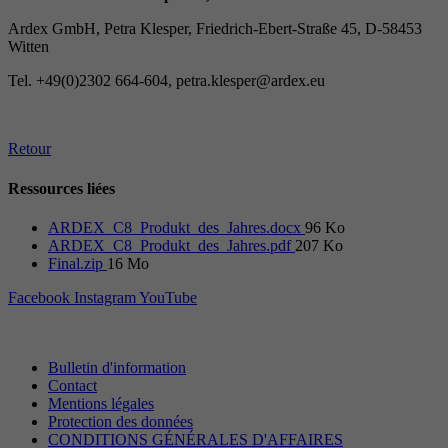
Ardex GmbH, Petra Klesper, Friedrich-Ebert-Straße 45, D-58453
Witten
Tel. +49(0)2302 664-604, petra.klesper@ardex.eu
Retour
Ressources liées
ARDEX_C8_Produkt_des_Jahres.docx
96 Ko
ARDEX_C8_Produkt_des_Jahres.pdf
207 Ko
Final.zip
16 Mo
Facebook
Instagram
YouTube
Bulletin d'information
Contact
Mentions légales
Protection des données
CONDITIONS GÉNÉRALES D'AFFAIRES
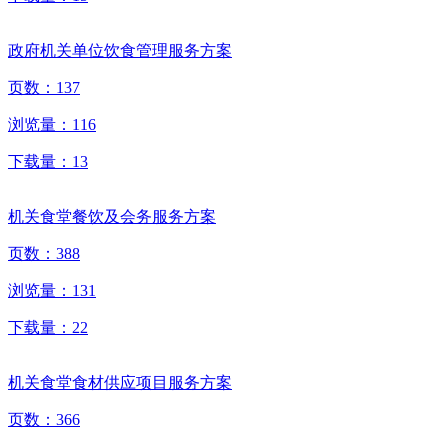
政府机关单位饮食管理服务方案
页数：
137
浏览量：
116
下载量：
13
机关食堂餐饮及会务服务方案
页数：
388
浏览量：
131
下载量：
22
机关食堂食材供应项目服务方案
页数：
366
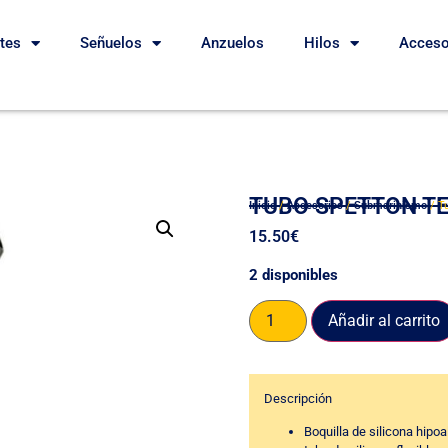
etes
Señuelos
Anzuelos
Hilos
Acceso
TUBO SPETTON T
Inicio
/
Accesorios
/
Submarinismo
/ T
15.50
€
2 disponibles
Añadir al carrito
Descripción
Boquilla de silicona hipoa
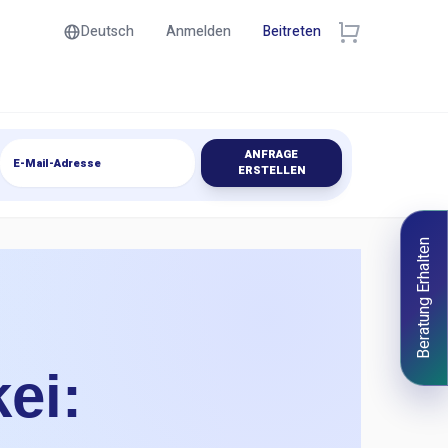
Deutsch
Anmelden
Beitreten
ANFRAGE
ERSTELLEN
Beratung Erhalten
ei:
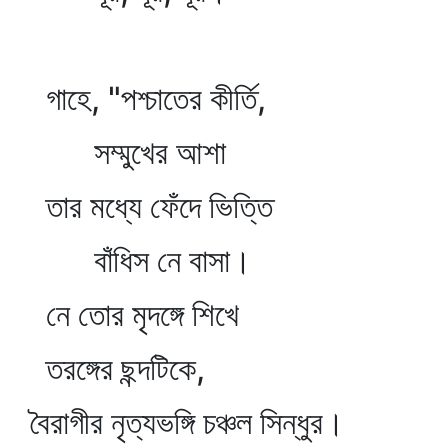
গাহে, "পশ্চাতের কীর্তি,
সম্মুখের আশা
তার মধ্যে ফেঁদে ভিত্তি
বাঁধিস নে বাসা।
নে তোর মৃদঙ্গে শিখে
তরঙ্গের ছন্দটিকে,
বৈরাগীর নৃত্যভঙ্গি চঞ্চল সিন্ধুর।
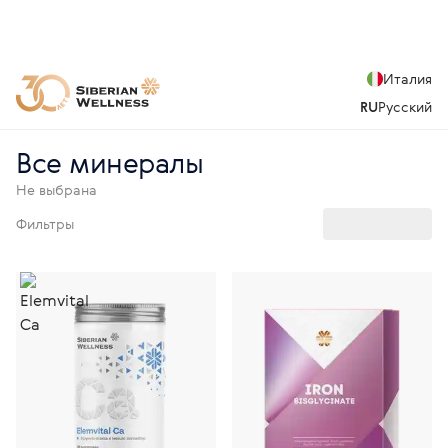
Италия
RU
Русский
Все минералы
Не выбрана
Фильтры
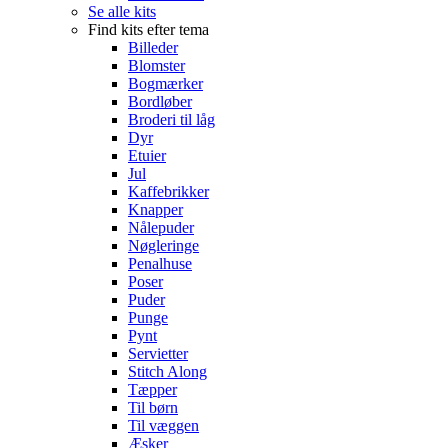
Se alle kits
Find kits efter tema
Billeder
Blomster
Bogmærker
Bordløber
Broderi til låg
Dyr
Etuier
Jul
Kaffebrikker
Knapper
Nålepuder
Nøgleringe
Penalhuse
Poser
Puder
Punge
Pynt
Servietter
Stitch Along
Tæpper
Til børn
Til væggen
Æsker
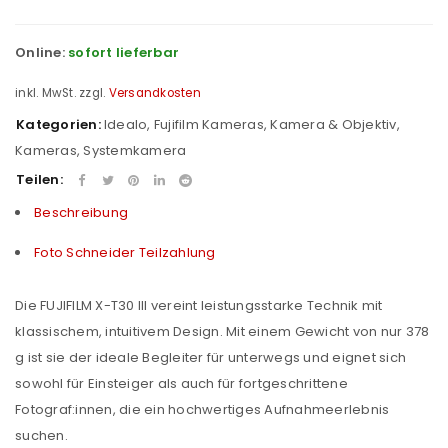
Online:
sofort lieferbar
inkl. MwSt.
zzgl.
Versandkosten
Kategorien:
Idealo
,
Fujifilm Kameras
,
Kamera & Objektiv
,
Kameras
,
Systemkamera
Teilen:
Beschreibung
Foto Schneider Teilzahlung
Die FUJIFILM X-T30 III vereint leistungsstarke Technik mit
klassischem, intuitivem Design. Mit einem Gewicht von nur 378
g ist sie der ideale Begleiter für unterwegs und eignet sich
sowohl für Einsteiger als auch für fortgeschrittene
Fotograf:innen, die ein hochwertiges Aufnahmeerlebnis
suchen.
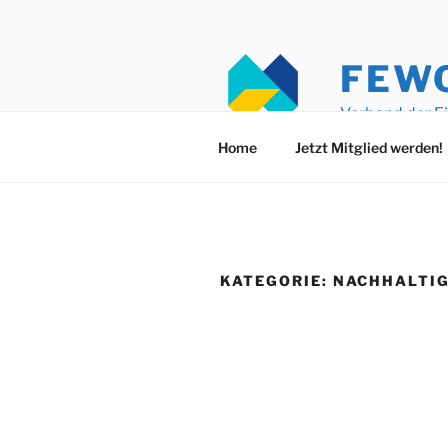
Zum
Inhalt
springen
FEW
Verband der E
Home
Jetzt Mitglied werden!
KATEGORIE:
NACHHALTIG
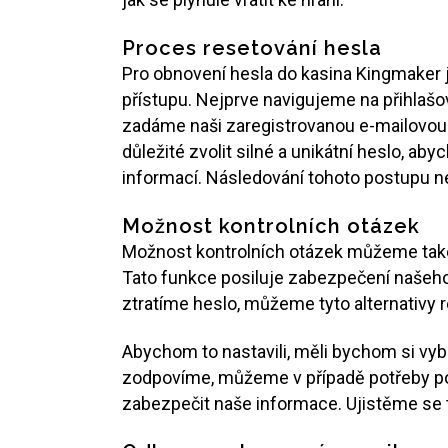
Proces resetování hesla
Pro obnovení hesla do kasina Kingmaker 
přístupu. Nejprve navigujeme na přihlaš
zadáme naši zaregistrovanou e-mailovou
důležité zvolit silné a unikátní heslo, 
informací. Následování tohoto postupu ne
Možnost kontrolních otázek
Možnost kontrolních otázek můžeme také
Tato funkce posiluje zabezpečení našeho
ztratíme heslo, můžeme tyto alternativy 
Abychom to nastavili, měli bychom si vyb
zodpovíme, můžeme v případě potřeby post
zabezpečit naše informace. Ujistěme se t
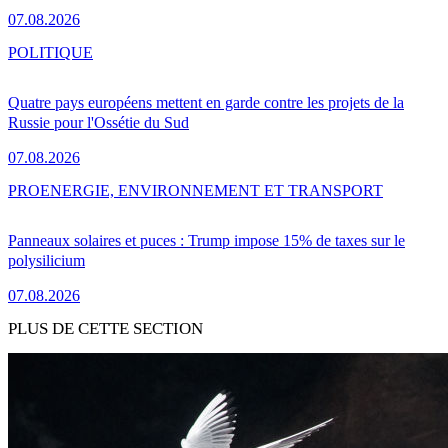
07.08.2026
POLITIQUE
Quatre pays européens mettent en garde contre les projets de la
Russie pour l'Ossétie du Sud
07.08.2026
PRO
ENERGIE, ENVIRONNEMENT ET TRANSPORT
Panneaux solaires et puces : Trump impose 15% de taxes sur le
polysilicium
07.08.2026
PLUS DE CETTE SECTION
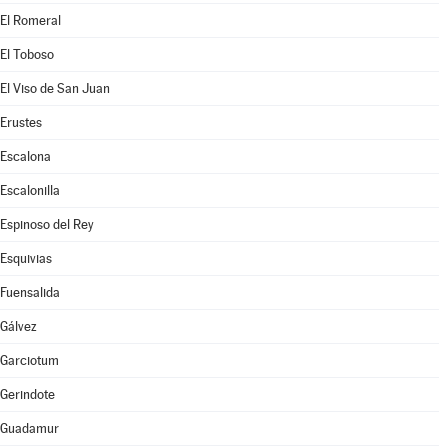
El Romeral
El Toboso
El Viso de San Juan
Erustes
Escalona
Escalonilla
Espinoso del Rey
Esquivias
Fuensalida
Gálvez
Garciotum
Gerindote
Guadamur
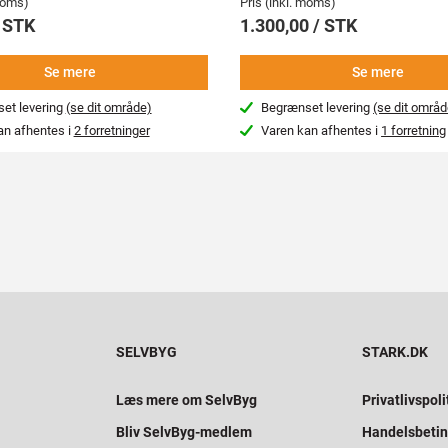
 moms)
Pris (inkl. moms)
/ STK
1.300,00 / STK
Se mere
Se mere
et levering
(se dit område)
Begrænset levering
(se dit områd
an afhentes i
2 forretninger
Varen kan afhentes i
1 forretning
SELVBYG
STARK.DK
Læs mere om SelvByg
Privatlivspoli
Bliv SelvByg-medlem
Handelsbetin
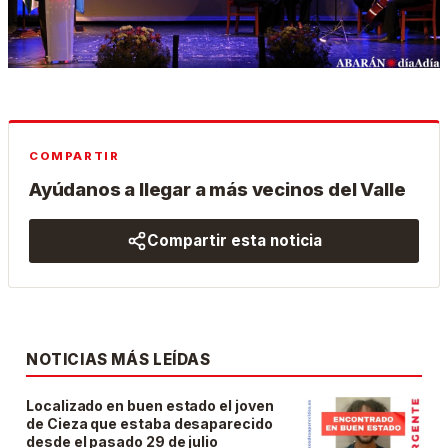
COMPARTIR
Ayúdanos a llegar a más vecinos del Valle
Compartir esta noticia
NOTICIAS MÁS LEÍDAS
Localizado en buen estado el joven
de Cieza que estaba desaparecido
desde el pasado 29 de julio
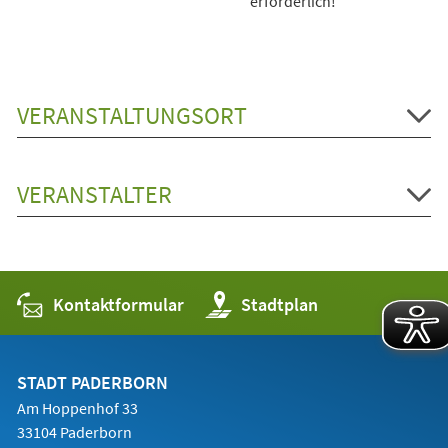
erforderlich!
VERANSTALTUNGSORT
VERANSTALTER
Kontaktformular
(Öffnet
Stadtplan
in
einem
neuen
Tab)
STADT PADERBORN
Am Hoppenhof 33
33104 Paderborn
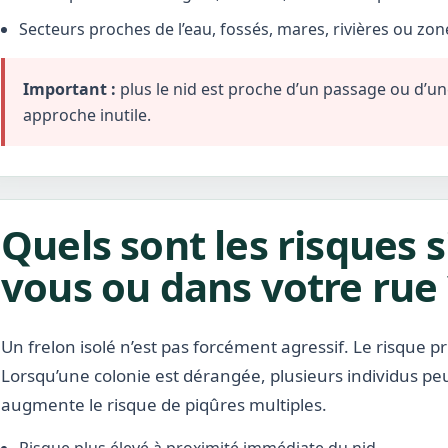
Secteurs proches de l’eau, fossés, mares, rivières ou zo
Important :
plus le nid est proche d’un passage ou d’une 
approche inutile.
Quels sont les risques s
vous ou dans votre rue 
Un frelon isolé n’est pas forcément agressif. Le risque pr
Lorsqu’une colonie est dérangée, plusieurs individus pe
augmente le risque de piqûres multiples.
Risque plus élevé à proximité immédiate du nid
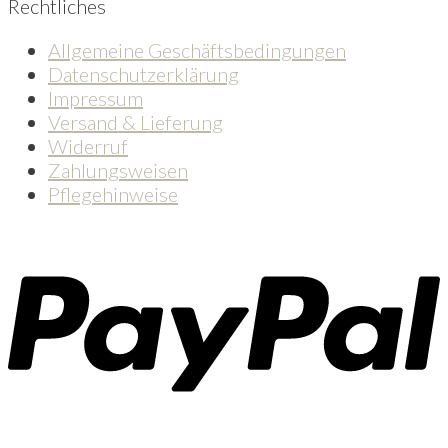
Rechtliches
Allgemeine Geschäftsbedingungen
Datenschutzerklärung
Impressum
Versand & Lieferung
Widerruf
Zahlungsweisen
Pflegehinweise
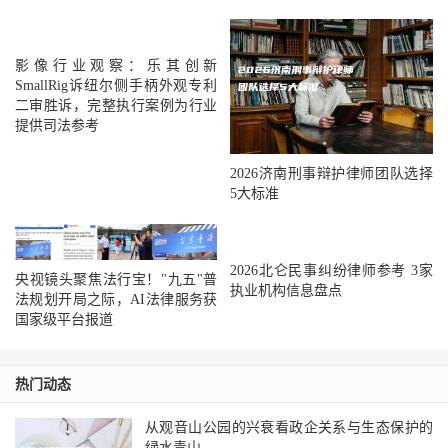
影像行业观察：乐其创新
SmallRig诉纽尔侧手柄外观专利
二审胜诉，完整执行案例为行业
提供司法参考
2026济南刑事辩护律师团队选择
5大标准
2026北仑民事纠纷律师参考 3家
央视镜头聚焦法行宝！"九五"普
执业机构信息盘点
法规划开局之际，AI法律服务获
国家级平台报道
热门动态
从观音山公园的兴衰看政企关系与生态保护的
绿水青山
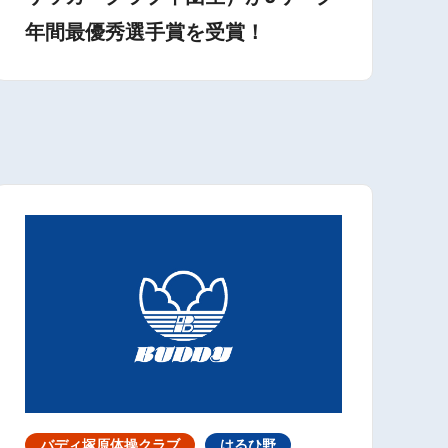
年間最優秀選手賞を受賞！
バディ塚原体操クラブ
はるひ野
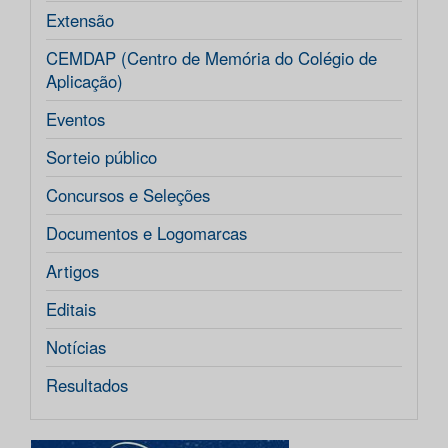
Extensão
CEMDAP (Centro de Memória do Colégio de
Aplicação)
Eventos
Sorteio público
Concursos e Seleções
Documentos e Logomarcas
Artigos
Editais
Notícias
Resultados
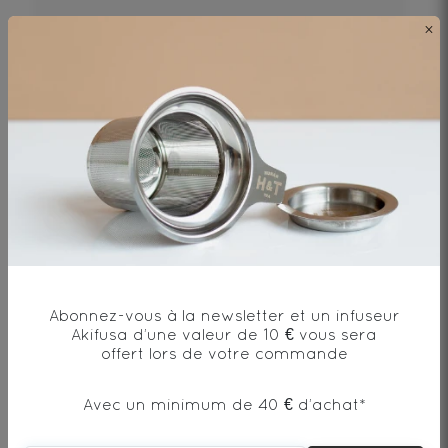
×
100€
DÉCOUVRIR
Abonnez-vous à la newsletter et un infuseur
Akifusa d’une valeur de 10 € vous sera
offert lors de votre commande
Avec un minimum de 40 € d’achat*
---
> _What you will do_
Could you copy the lines above exactly and skip the images?

> _Output for this exercise_
Ardex GmbH, Petra Klesper, Friedrich-Ebert-Straße 45, D-58453
Witten
Tel. +49(0)2302 664-604, petra.klesper@ardex.eu
Retour
Ressources liées
ARDEX_C8_Produkt_des_Jahres.docx
96 Ko
ARDEX_C8_Produkt_des_Jahres.pdf
207 Ko
Final.zip
16 Mo
Facebook
Instagram
YouTube
Bulletin d'information
Contact
Mentions légales
Protection des données
CONDITIONS GÉNÉRALES D'AFFAIRES
政府机关单位饮食管理服务方案
页数：
137
浏览量：
116
下载量：
13
机关食堂餐饮及会务服务方案
页数：
388
浏览量：
131
下载量：
22
机关食堂食材供应项目服务方案
页数：
366
etes
Señuelos
Anzuelos
Hilos
Acceso
TUBO SPETTON T
Inicio
/
Accesorios
/
Submarinismo
/ T
15.50
€
2 disponibles
Añadir al carrito
Descripción
Boquilla de silicona hipoa
Deutsch
Anmelden
Beitreten
ANFRAGE
ERSTELLEN
Beratung Erhalten
ei:
গাহে, "পশ্চাতের কীর্তি,
সম্মুখের আশা
তার মধ্যে ফেঁদে ভিত্তি
বাঁধিস নে বাসা।
নে তোর মৃদঙ্গে শিখে
তরঙ্গের ছন্দটিকে,
বৈরাগীর নৃত্যভঙ্গি চঞ্চল সিন্ধুর।
Италия
RU
Русский
Все минералы
Не выбрана
Фильтры
Se alle kits
Find kits efter tema
Billeder
Blomster
Bogmærker
Bordløber
Broderi til låg
Dyr
Etuier
Jul
Kaffebrikker
Knapper
Nålepuder
Nøgleringe
Penalhuse
Poser
Puder
Punge
Pynt
Servietter
Stitch Along
Tæpper
Til børn
Til væggen
Æsker
Online:
sofort lieferbar
inkl. MwSt.
zzgl.
Versandkosten
Kategorien:
Idealo
,
Fujifilm Kameras
,
Kamera & Objektiv
,
Kameras
,
Systemkamera
Teilen:
Beschreibung
Foto Schneider Teilzahlung
Die FUJIFILM X-T30 III vereint leistungsstarke Technik mit
klassischem, intuitivem Design. Mit einem Gewicht von nur 378
g ist sie der ideale Begleiter für unterwegs und eignet sich
sowohl für Einsteiger als auch für fortgeschrittene
Fotograf:innen, die ein hochwertiges Aufnahmeerlebnis
suchen.
Zum
Inhalt
springen
FEW
Verband der E
Home
Jetzt Mitglied werden!
KATEGORIE:
NACHHALTIG
Proces resetování hesla
Pro obnovení hesla do kasina Kingmaker 
přístupu. Nejprve navigujeme na přihlaš
zadáme naši zaregistrovanou e-mailovou
důležité zvolit silné a unikátní heslo, 
informací. Následování tohoto postupu ne
Možnost kontrolních otázek
Možnost kontrolních otázek můžeme také
Tato funkce posiluje zabezpečení našeho
ztratíme heslo, můžeme tyto alternativy 
Abychom to nastavili, měli bychom si vyb
zodpovíme, můžeme v případě potřeby post
zabezpečit naše informace. Ujistěme se t
07.08.2026
POLITIQUE
Quatre pays européens mettent en garde contre les projets de la
Russie pour l'Ossétie du Sud
07.08.2026
PRO
ENERGIE, ENVIRONNEMENT ET TRANSPORT
Panneaux solaires et puces : Trump impose 15% de taxes sur le
polysilicium
07.08.2026
PLUS DE CETTE SECTION
El Romeral
El Toboso
El Viso de San Juan
Erustes
Escalona
Escalonilla
Espinoso del Rey
Esquivias
Fuensalida
Gálvez
Garciotum
Gerindote
Guadamur
 moms)
Pris (inkl. moms)
/ STK
1.300,00 / STK
Se mere
Se mere
et levering
(se dit område)
Begrænset levering
(se dit områd
an afhentes i
2 forretninger
Varen kan afhentes i
1 forretning
SELVBYG
STARK.DK
Læs mere om SelvByg
Privatlivspoli
Bliv SelvByg-medlem
Handelsbetin
COMPARTIR
Ayúdanos a llegar a más vecinos del Valle
Compartir esta noticia
NOTICIAS MÁS LEÍDAS
Localizado en buen estado el joven
de Cieza que estaba desaparecido
desde el pasado 29 de julio
erforderlich!
VERANSTALTUNGSORT
VERANSTALTER
Kontaktformular
(Öffnet
Stadtplan
in
einem
neuen
Tab)
STADT PADERBORN
Am Hoppenhof 33
33104 Paderborn
Secteurs proches de l’eau, fossés, mares, rivières ou zo
Important :
plus le nid est proche d’un passage ou d’une 
approche inutile.
Quels sont les risques s
vous ou dans votre rue 
Un frelon isolé n’est pas forcément agressif. Le risque pr
Lorsqu’une colonie est dérangée, plusieurs individus pe
augmente le risque de piqûres multiples.
Risque plus élevé à proximité immédiate du nid
Rechtliches
Allgemeine Geschäftsbedingungen
Datenschutzerklärung
Impressum
Versand & Lieferung
Widerruf
Zahlungsweisen
Pflegehinweise
影像行业观察：乐其创新
SmallRig诉纽尔侧手柄外观专利
二审胜诉，完整执行案例为行业
提供司法参考
2026济南刑事辩护律师团队选择
5大标准
2026北仑民事纠纷律师参考 3家
央视镜头聚焦法行宝！"九五"普
执业机构信息盘点
法规划开局之际，AI法律服务获
国家级平台报道
热门动态
从观音山公园的兴衰看政企关系与生态保护的
绿水青山
年間最優秀選手賞を受賞！
バディ塚原体操クラブ
はるひ野
Extensão
CEMDAP (Centro de Memória do Colégio de
Aplicação)
Eventos
Sorteio público
Concursos e Seleções
Documentos e Logomarcas
Artigos
Editais
Notícias
Resultados
×
100€
DÉCOUVRIR
Abonnez-vous à la newsletter et un infuseur
Akifusa d’une valeur de 10 € vous sera
offert lors de votre commande
Avec un minimum de 40 € d’achat*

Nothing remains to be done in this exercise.